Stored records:
* * *

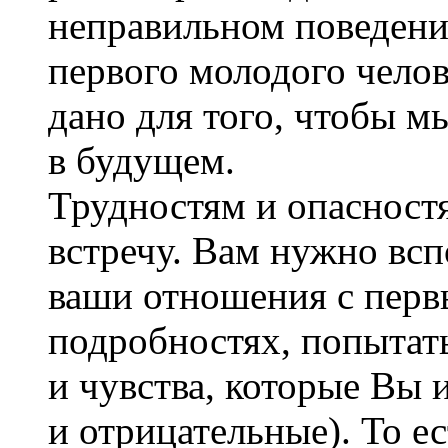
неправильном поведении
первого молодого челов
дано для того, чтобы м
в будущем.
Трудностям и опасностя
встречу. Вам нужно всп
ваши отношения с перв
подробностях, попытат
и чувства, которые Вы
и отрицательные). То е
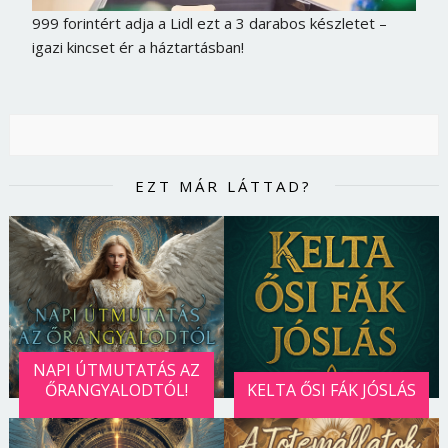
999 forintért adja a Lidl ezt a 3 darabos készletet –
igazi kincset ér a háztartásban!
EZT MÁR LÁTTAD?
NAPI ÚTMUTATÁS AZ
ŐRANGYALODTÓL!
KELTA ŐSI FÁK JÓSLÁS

* * *

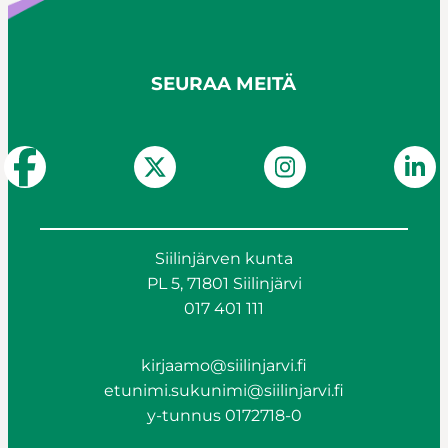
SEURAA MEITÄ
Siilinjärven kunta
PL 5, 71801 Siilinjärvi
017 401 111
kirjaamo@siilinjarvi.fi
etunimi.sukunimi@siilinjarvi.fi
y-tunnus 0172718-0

* * *

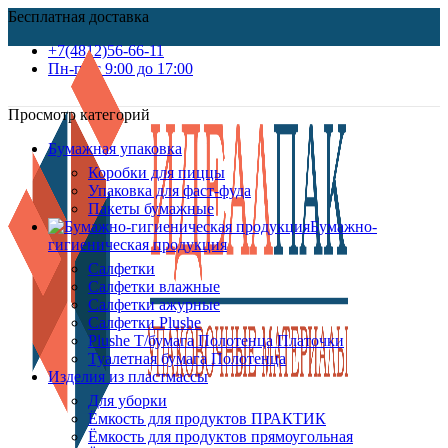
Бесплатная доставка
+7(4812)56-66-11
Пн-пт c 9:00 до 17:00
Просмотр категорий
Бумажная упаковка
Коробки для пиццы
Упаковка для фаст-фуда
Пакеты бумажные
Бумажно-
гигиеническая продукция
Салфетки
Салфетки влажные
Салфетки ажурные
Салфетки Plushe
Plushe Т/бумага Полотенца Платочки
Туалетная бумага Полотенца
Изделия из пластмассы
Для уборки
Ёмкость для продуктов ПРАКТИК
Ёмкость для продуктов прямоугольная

* * *

| EXERCISE REQUIREMENTS |
What you return must be the lines above that run from the line with "Изделия из пластмассы" to the line with "Ёмкость для продуктов прямоугольная", inclusive, each copied exactly.

| RESULT BELOW |
Изделия из пластмассы
Для уборки
Ёмкость для продуктов ПРАКТИК
Ёмкость для продуктов прямоугольная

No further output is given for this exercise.